Leo Gorcey - Film Career

Film Career

In the 1930s, Leo's father became estranged from the family while working in theater and film. When he returned in 1935, he and David persuaded Leo to try out for a small part in the play Dead End. Having just lost his job as a plumber's apprentice and seeing his father's relative success, Leo decided to give acting a try. Leo and David were cast as two members of the East 53rd Place Gang, with limited stage time. Charles Duncan, who was originally cast as Spit, left the play, and Leo, his understudy, was promoted. Gorcey created a quarrelsome guttersnipe whose greatest joy was in making trouble.

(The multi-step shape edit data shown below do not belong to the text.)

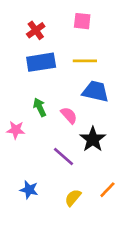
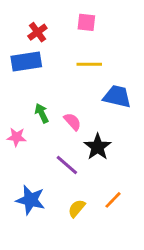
blue rectangle: (41, 62) -> (26, 62), moved
blue trapezoid: (95, 91) -> (117, 96), moved
blue star: (29, 190) -> (30, 200), size x1.5

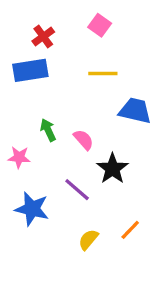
pink square: (86, 22) -> (100, 25), turned 30
blue star: (30, 200) -> (32, 209), moved

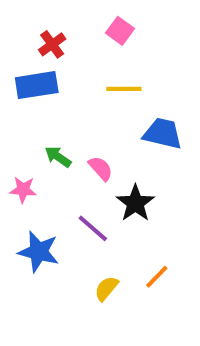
green arrow: (48, 130) -> (58, 157), turned -30

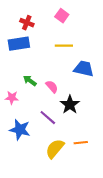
red cross: (52, 44) -> (27, 23), turned -32
orange line: (157, 277) -> (81, 143), turned 40
yellow semicircle: (106, 288) -> (55, 149), size x1.5

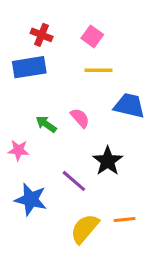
pink square: (62, 16) -> (92, 36), moved
pink semicircle: (52, 87) -> (80, 118), moved

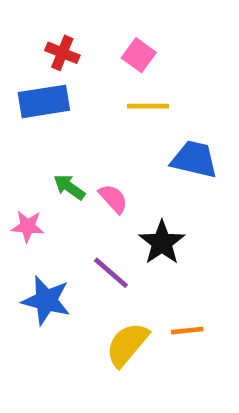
pink semicircle: (80, 118) -> (113, 199), moved

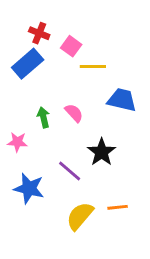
pink square: (139, 55) -> (71, 46), moved
blue rectangle: (44, 101) -> (28, 64), turned -32
green arrow: (69, 187) -> (44, 117), turned 42
pink semicircle: (113, 199) -> (74, 113), moved

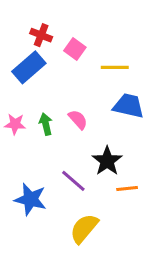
yellow line: (93, 67) -> (115, 67), moved
pink star: (17, 142) -> (15, 124), moved
orange line: (118, 207) -> (127, 189), moved

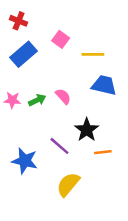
red cross: (41, 35) -> (19, 21), moved
green arrow: (46, 124) -> (37, 100), turned 77

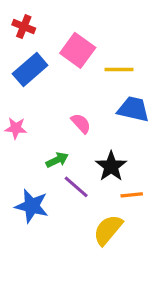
pink square: (61, 39) -> (78, 50), size x1.5
green arrow: (37, 100) -> (57, 160), moved
yellow semicircle: (68, 184) -> (108, 230), moved

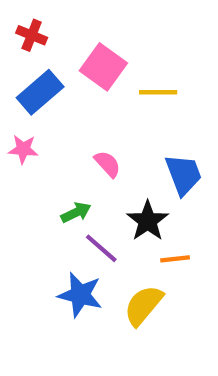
blue trapezoid: (133, 109) -> (183, 174), moved, turned 56
pink star: (16, 128) -> (23, 149), moved
blue star: (32, 206) -> (80, 295), moved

In 1937, Samuel Goldwyn made the popular play into a movie of the same name, and transported the six boys to Hollywood. Gorcey became one of the busiest actors in Hollywood for the next 20 years.

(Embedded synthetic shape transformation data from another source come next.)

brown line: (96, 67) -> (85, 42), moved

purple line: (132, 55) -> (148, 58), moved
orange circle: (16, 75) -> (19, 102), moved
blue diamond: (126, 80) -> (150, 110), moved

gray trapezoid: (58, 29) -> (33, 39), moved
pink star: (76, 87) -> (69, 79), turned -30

  • From 1937 to 1939, he starred in 7 Dead End Kids movies, where he played characters with various names
  • From 1940 to 1945, he starred in 21 East Side Kids movies, where he played the character named Ethelbert "Muggs" McInnis/McGinnis/Maloney
  • From 1946 to 1956, he starred in 41 Bowery Boys movies, where he played the character named Terence Aloysius "Slip" Mahoney

In the Bowery Boys movies, Leo's father, Bernard Gorcey, played Louie Dumbrowski, the diminutive sweetshop owner from whom the boys conned banana splits and financial loans. Leo's character "Slip" was famed for his malapropisms always delivered in a Brooklyn accent, such as "a clever seduction" for "a clever deduction," "I depreciate it!" ("I appreciate it!"), "I regurgitate" ("I reiterate"), and "optical delusion" ("optical illusion"). In the movie Jungle Gents, in which the Bowery Boys went to Africa, Huntz Hall lost the map and substituted a newspaper ad for lingerie. When Slip saw it, he said, "This ain't a map—it's an ad for ladies' griddles! "

In 1939, Gorcey married 17-year-old dancer Kay Marvis, who appeared in four of his Monogram movies. They divorced in 1944, after which Kay went on to become the second wife of Groucho Marx. In 1949, Gorcey married Amelita Ward, with whom he had worked in Clancy Street Boys and Smugglers' Cove. She gave birth to Leo Gorcey, Jr., during their marriage.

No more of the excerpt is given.